## [WHAT YOU SHOULD DO]
Scan the data below for the string "track". Copy every line where it appears.

Segment Start: EXERCISE INPUT

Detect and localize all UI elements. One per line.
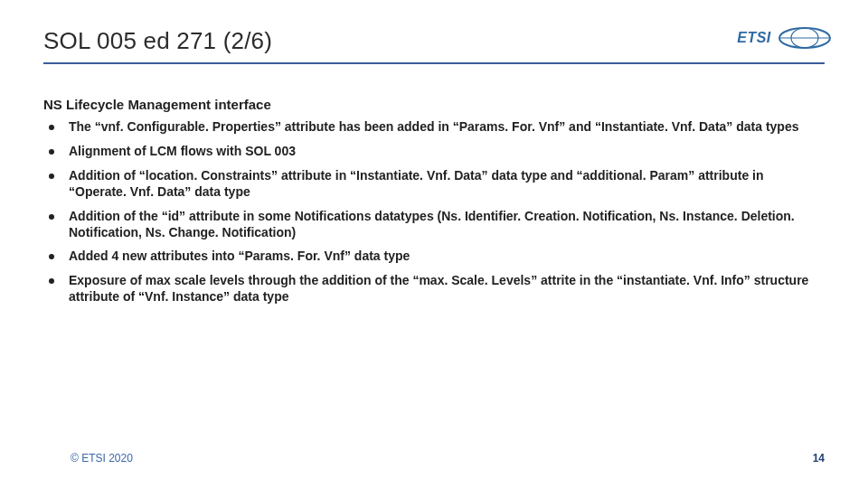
- section-heading: NS Lifecycle Management interface: [43, 97, 825, 112]
- copyright: © ETSI 2020: [71, 452, 133, 465]
- list-item: Addition of the “id” attribute in some N…: [43, 209, 825, 241]
- list-item: The “vnf. Configurable. Properties” attr…: [43, 119, 825, 136]
- bullet-list: The “vnf. Configurable. Properties” attr…: [43, 119, 825, 305]
- page-title: SOL 005 ed 271 (2/6): [43, 27, 825, 64]
- list-item: Added 4 new attributes into “Params. For…: [43, 249, 825, 265]
- list-item: Alignment of LCM flows with SOL 003: [43, 144, 825, 160]
- list-item: Addition of “location. Constraints” attr…: [43, 168, 825, 201]
- list-item: Exposure of max scale levels through the…: [43, 273, 825, 305]
- page-number: 14: [813, 452, 825, 465]
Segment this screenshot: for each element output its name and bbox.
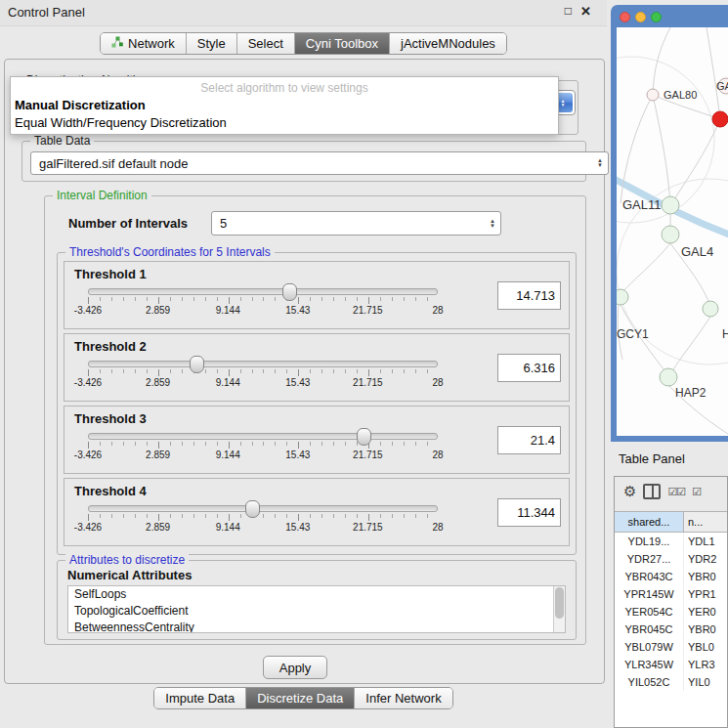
tab-cyni-toolbox[interactable]: Cyni Toolbox [294,33,389,54]
node-label: GAL80 [664,89,697,101]
threshold-label: Threshold 2 [74,339,147,354]
dropdown-placeholder: Select algorithm to view settings [11,77,558,97]
network-node[interactable] [703,301,718,317]
tab-label: Infer Network [365,691,441,706]
columns-icon[interactable] [643,484,661,499]
dropdown-option-manual-discretization[interactable]: Manual Discretization [11,97,558,114]
spinner-icon[interactable]: ▲▼ [597,158,603,168]
list-scrollbar[interactable] [553,586,565,632]
column-header-n[interactable]: n... [684,512,727,532]
slider-track[interactable] [88,361,438,367]
threshold-panel: Threshold 2 -3.426 2.859 9.144 15.43 21.… [64,333,570,402]
tab-jactivemnodules[interactable]: jActiveMNodules [389,33,506,54]
gear-icon[interactable]: ⚙ [623,483,636,500]
table-row[interactable]: YBR045CYBR0 [615,621,727,638]
threshold-value-input[interactable]: 6.316 [497,354,561,382]
table-row[interactable]: YIL052CYIL0 [615,673,727,691]
threshold-label: Threshold 1 [74,267,147,281]
table-row[interactable]: YER054CYER0 [615,603,727,621]
interval-definition-group: Interval Definition Number of Intervals … [44,195,586,645]
table-row[interactable]: YLR345WYLR3 [615,656,727,673]
tab-impute-data[interactable]: Impute Data [154,688,245,708]
slider-thumb-icon[interactable] [245,500,260,518]
scale-tick-label: 2.859 [146,450,170,460]
slider-scale: -3.426 2.859 9.144 15.43 21.715 28 [88,450,438,461]
scale-tick-label: 2.859 [146,305,170,316]
table-row[interactable]: YBR043CYBR0 [615,568,727,585]
scale-tick-label: 9.144 [216,522,240,533]
threshold-slider[interactable]: -3.426 2.859 9.144 15.43 21.715 28 [88,288,438,317]
scale-tick-label: 15.43 [285,450,310,460]
interval-definition-group-label: Interval Definition [53,189,151,202]
table-row[interactable]: YDL19...YDL1 [615,533,727,550]
node-label: GCY1 [617,327,649,341]
numerical-attributes-label: Numerical Attributes [67,568,192,582]
tab-infer-network[interactable]: Infer Network [354,688,451,708]
slider-track[interactable] [88,288,438,295]
tab-style[interactable]: Style [186,33,236,54]
threshold-panel: Threshold 3 -3.426 2.859 9.144 15.43 21.… [64,406,570,474]
column-header-shared[interactable]: shared... [615,512,684,532]
spinner-icon[interactable]: ▲▼ [490,219,495,229]
network-canvas[interactable]: GAL80 GA GAL11 GAL4 GCY1 H HAP2 [617,27,728,436]
dropdown-option-equal-width[interactable]: Equal Width/Frequency Discretization [11,114,558,132]
table-panel-window: ⚙ ☑☑ ☑ shared... n... YDL19...YDL1 YDR27… [614,476,728,728]
list-item[interactable]: BetweennessCentrality [68,620,565,633]
numerical-attributes-list: SelfLoops TopologicalCoefficient Between… [67,585,566,633]
threshold-value-input[interactable]: 14.713 [497,281,561,310]
window-controls [620,12,662,22]
table-toolbar: ⚙ ☑☑ ☑ [615,477,727,506]
apply-button[interactable]: Apply [263,656,327,679]
zoom-window-icon[interactable] [651,12,662,22]
tab-select[interactable]: Select [236,33,294,54]
slider-thumb-icon[interactable] [357,428,371,446]
slider-thumb-icon[interactable] [282,283,297,301]
minimize-window-icon[interactable] [635,12,646,22]
slider-ticks [88,297,438,304]
network-node[interactable] [660,368,677,386]
table-data-combobox[interactable]: galFiltered.sif default node ▲▼ [30,151,609,175]
number-of-intervals-value: 5 [220,216,227,231]
tab-network[interactable]: Network [101,33,186,54]
close-icon[interactable]: ✕ [580,4,591,19]
list-item[interactable]: SelfLoops [68,586,565,603]
network-node[interactable] [662,196,679,214]
table-row[interactable]: YPR145WYPR1 [615,585,727,603]
table-panel-title: Table Panel [611,446,728,471]
scrollbar-thumb[interactable] [555,587,564,619]
close-window-icon[interactable] [620,12,630,22]
threshold-slider[interactable]: -3.426 2.859 9.144 15.43 21.715 28 [88,505,438,534]
table-row[interactable]: YDR27...YDR2 [615,550,727,568]
slider-thumb-icon[interactable] [190,356,204,373]
top-tab-bar: Network Style Select Cyni Toolbox jActiv… [0,32,607,55]
number-of-intervals-combobox[interactable]: 5 ▲▼ [211,211,501,236]
checkbox-icon[interactable]: ☑ [692,486,701,498]
control-panel-titlebar: Control Panel □ ✕ [0,0,607,26]
scale-tick-label: 15.43 [285,377,310,388]
threshold-value-input[interactable]: 21.4 [497,426,561,454]
tab-label: Discretize Data [257,691,343,706]
list-item[interactable]: TopologicalCoefficient [68,603,565,620]
threshold-slider[interactable]: -3.426 2.859 9.144 15.43 21.715 28 [88,361,438,389]
network-node[interactable] [647,89,659,101]
tab-label: jActiveMNodules [401,36,495,51]
scale-tick-label: 28 [432,450,443,460]
network-node[interactable] [617,289,628,305]
scale-tick-label: 21.715 [353,377,383,388]
network-node-selected[interactable] [712,111,728,127]
slider-track[interactable] [88,505,438,512]
scale-tick-label: -3.426 [74,305,102,316]
threshold-value-input[interactable]: 11.344 [497,498,561,527]
node-label: GA [716,80,728,92]
select-all-checkboxes-icon[interactable]: ☑☑ [667,486,685,498]
table-row[interactable]: YBL079WYBL0 [615,638,727,656]
network-view-window: GAL80 GA GAL11 GAL4 GCY1 H HAP2 [611,5,728,442]
bottom-tab-bar: Impute Data Discretize Data Infer Networ… [0,687,607,709]
slider-track[interactable] [88,433,438,440]
threshold-slider[interactable]: -3.426 2.859 9.144 15.43 21.715 28 [88,433,438,461]
tab-discretize-data[interactable]: Discretize Data [245,688,354,708]
tab-label: Style [197,36,226,51]
float-window-icon[interactable]: □ [565,4,572,18]
scale-tick-label: 28 [432,377,443,388]
network-node[interactable] [662,226,679,243]
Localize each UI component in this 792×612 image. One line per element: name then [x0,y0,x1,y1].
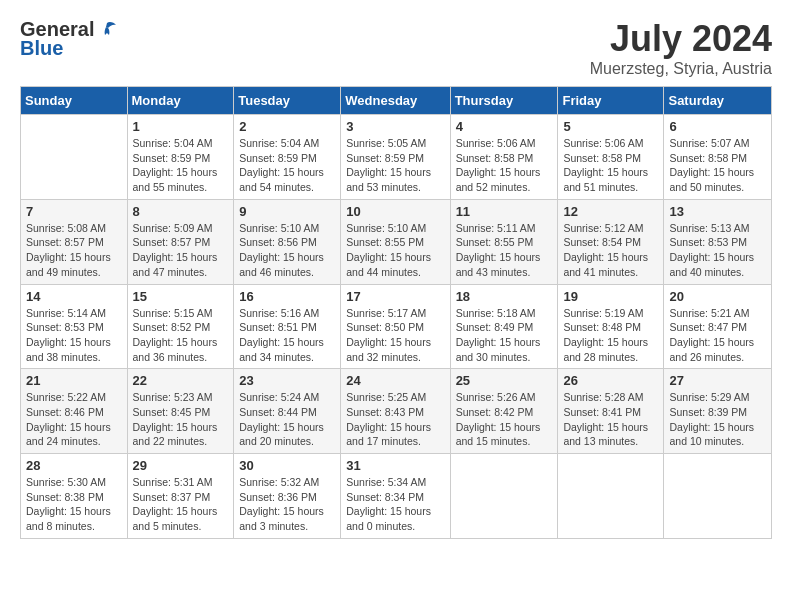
day-number: 18 [456,289,553,304]
calendar-cell: 3Sunrise: 5:05 AM Sunset: 8:59 PM Daylig… [341,115,450,200]
day-info: Sunrise: 5:14 AM Sunset: 8:53 PM Dayligh… [26,306,122,365]
calendar-cell: 14Sunrise: 5:14 AM Sunset: 8:53 PM Dayli… [21,284,128,369]
day-number: 1 [133,119,229,134]
day-number: 22 [133,373,229,388]
day-info: Sunrise: 5:15 AM Sunset: 8:52 PM Dayligh… [133,306,229,365]
day-info: Sunrise: 5:16 AM Sunset: 8:51 PM Dayligh… [239,306,335,365]
day-number: 6 [669,119,766,134]
day-info: Sunrise: 5:12 AM Sunset: 8:54 PM Dayligh… [563,221,658,280]
logo: General Blue [20,18,118,60]
calendar-cell: 21Sunrise: 5:22 AM Sunset: 8:46 PM Dayli… [21,369,128,454]
day-info: Sunrise: 5:08 AM Sunset: 8:57 PM Dayligh… [26,221,122,280]
calendar-cell: 9Sunrise: 5:10 AM Sunset: 8:56 PM Daylig… [234,199,341,284]
calendar-week-3: 14Sunrise: 5:14 AM Sunset: 8:53 PM Dayli… [21,284,772,369]
day-number: 11 [456,204,553,219]
day-number: 20 [669,289,766,304]
day-info: Sunrise: 5:24 AM Sunset: 8:44 PM Dayligh… [239,390,335,449]
calendar-cell: 8Sunrise: 5:09 AM Sunset: 8:57 PM Daylig… [127,199,234,284]
day-info: Sunrise: 5:07 AM Sunset: 8:58 PM Dayligh… [669,136,766,195]
calendar-cell: 27Sunrise: 5:29 AM Sunset: 8:39 PM Dayli… [664,369,772,454]
logo-blue-text: Blue [20,37,63,60]
calendar-cell: 30Sunrise: 5:32 AM Sunset: 8:36 PM Dayli… [234,454,341,539]
calendar-cell: 6Sunrise: 5:07 AM Sunset: 8:58 PM Daylig… [664,115,772,200]
calendar-cell: 10Sunrise: 5:10 AM Sunset: 8:55 PM Dayli… [341,199,450,284]
day-number: 15 [133,289,229,304]
day-number: 24 [346,373,444,388]
day-number: 17 [346,289,444,304]
day-info: Sunrise: 5:05 AM Sunset: 8:59 PM Dayligh… [346,136,444,195]
calendar-week-5: 28Sunrise: 5:30 AM Sunset: 8:38 PM Dayli… [21,454,772,539]
calendar-cell: 31Sunrise: 5:34 AM Sunset: 8:34 PM Dayli… [341,454,450,539]
day-info: Sunrise: 5:06 AM Sunset: 8:58 PM Dayligh… [456,136,553,195]
day-info: Sunrise: 5:18 AM Sunset: 8:49 PM Dayligh… [456,306,553,365]
calendar-week-4: 21Sunrise: 5:22 AM Sunset: 8:46 PM Dayli… [21,369,772,454]
day-info: Sunrise: 5:09 AM Sunset: 8:57 PM Dayligh… [133,221,229,280]
calendar-cell: 22Sunrise: 5:23 AM Sunset: 8:45 PM Dayli… [127,369,234,454]
day-info: Sunrise: 5:22 AM Sunset: 8:46 PM Dayligh… [26,390,122,449]
day-number: 9 [239,204,335,219]
col-friday: Friday [558,87,664,115]
day-info: Sunrise: 5:17 AM Sunset: 8:50 PM Dayligh… [346,306,444,365]
calendar-cell: 12Sunrise: 5:12 AM Sunset: 8:54 PM Dayli… [558,199,664,284]
day-number: 27 [669,373,766,388]
day-info: Sunrise: 5:11 AM Sunset: 8:55 PM Dayligh… [456,221,553,280]
day-info: Sunrise: 5:25 AM Sunset: 8:43 PM Dayligh… [346,390,444,449]
month-title: July 2024 [590,18,772,60]
calendar-cell [21,115,128,200]
calendar-cell: 25Sunrise: 5:26 AM Sunset: 8:42 PM Dayli… [450,369,558,454]
calendar-cell: 16Sunrise: 5:16 AM Sunset: 8:51 PM Dayli… [234,284,341,369]
col-thursday: Thursday [450,87,558,115]
day-info: Sunrise: 5:13 AM Sunset: 8:53 PM Dayligh… [669,221,766,280]
col-tuesday: Tuesday [234,87,341,115]
day-number: 4 [456,119,553,134]
calendar-cell: 26Sunrise: 5:28 AM Sunset: 8:41 PM Dayli… [558,369,664,454]
calendar-cell: 5Sunrise: 5:06 AM Sunset: 8:58 PM Daylig… [558,115,664,200]
day-number: 25 [456,373,553,388]
calendar-cell: 18Sunrise: 5:18 AM Sunset: 8:49 PM Dayli… [450,284,558,369]
calendar-cell [450,454,558,539]
day-info: Sunrise: 5:21 AM Sunset: 8:47 PM Dayligh… [669,306,766,365]
title-block: July 2024 Muerzsteg, Styria, Austria [590,18,772,78]
calendar-cell: 7Sunrise: 5:08 AM Sunset: 8:57 PM Daylig… [21,199,128,284]
calendar-cell: 19Sunrise: 5:19 AM Sunset: 8:48 PM Dayli… [558,284,664,369]
day-info: Sunrise: 5:19 AM Sunset: 8:48 PM Dayligh… [563,306,658,365]
day-number: 21 [26,373,122,388]
header: General Blue July 2024 Muerzsteg, Styria… [20,18,772,78]
calendar-cell: 11Sunrise: 5:11 AM Sunset: 8:55 PM Dayli… [450,199,558,284]
day-number: 7 [26,204,122,219]
day-info: Sunrise: 5:23 AM Sunset: 8:45 PM Dayligh… [133,390,229,449]
day-info: Sunrise: 5:32 AM Sunset: 8:36 PM Dayligh… [239,475,335,534]
day-number: 14 [26,289,122,304]
calendar-cell: 2Sunrise: 5:04 AM Sunset: 8:59 PM Daylig… [234,115,341,200]
calendar-cell: 23Sunrise: 5:24 AM Sunset: 8:44 PM Dayli… [234,369,341,454]
day-info: Sunrise: 5:06 AM Sunset: 8:58 PM Dayligh… [563,136,658,195]
day-number: 8 [133,204,229,219]
calendar-cell: 15Sunrise: 5:15 AM Sunset: 8:52 PM Dayli… [127,284,234,369]
day-info: Sunrise: 5:30 AM Sunset: 8:38 PM Dayligh… [26,475,122,534]
day-number: 16 [239,289,335,304]
col-sunday: Sunday [21,87,128,115]
day-number: 29 [133,458,229,473]
calendar-cell [664,454,772,539]
calendar-table: Sunday Monday Tuesday Wednesday Thursday… [20,86,772,539]
day-info: Sunrise: 5:28 AM Sunset: 8:41 PM Dayligh… [563,390,658,449]
day-info: Sunrise: 5:29 AM Sunset: 8:39 PM Dayligh… [669,390,766,449]
day-number: 31 [346,458,444,473]
calendar-cell: 24Sunrise: 5:25 AM Sunset: 8:43 PM Dayli… [341,369,450,454]
calendar-cell [558,454,664,539]
day-number: 26 [563,373,658,388]
day-info: Sunrise: 5:31 AM Sunset: 8:37 PM Dayligh… [133,475,229,534]
calendar-cell: 17Sunrise: 5:17 AM Sunset: 8:50 PM Dayli… [341,284,450,369]
col-wednesday: Wednesday [341,87,450,115]
day-info: Sunrise: 5:04 AM Sunset: 8:59 PM Dayligh… [239,136,335,195]
day-number: 5 [563,119,658,134]
calendar-cell: 13Sunrise: 5:13 AM Sunset: 8:53 PM Dayli… [664,199,772,284]
logo-bird-icon [96,19,118,41]
day-number: 12 [563,204,658,219]
col-saturday: Saturday [664,87,772,115]
day-number: 3 [346,119,444,134]
calendar-cell: 29Sunrise: 5:31 AM Sunset: 8:37 PM Dayli… [127,454,234,539]
calendar-cell: 1Sunrise: 5:04 AM Sunset: 8:59 PM Daylig… [127,115,234,200]
calendar-week-1: 1Sunrise: 5:04 AM Sunset: 8:59 PM Daylig… [21,115,772,200]
day-number: 28 [26,458,122,473]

Segment End: EXERCISE INPUT

## [EXERCISE RESULT]
slider-track[interactable] [88,361,438,367]
slider-track[interactable] [88,288,438,295]
slider-track[interactable] [88,505,438,512]
slider-track[interactable] [88,433,438,440]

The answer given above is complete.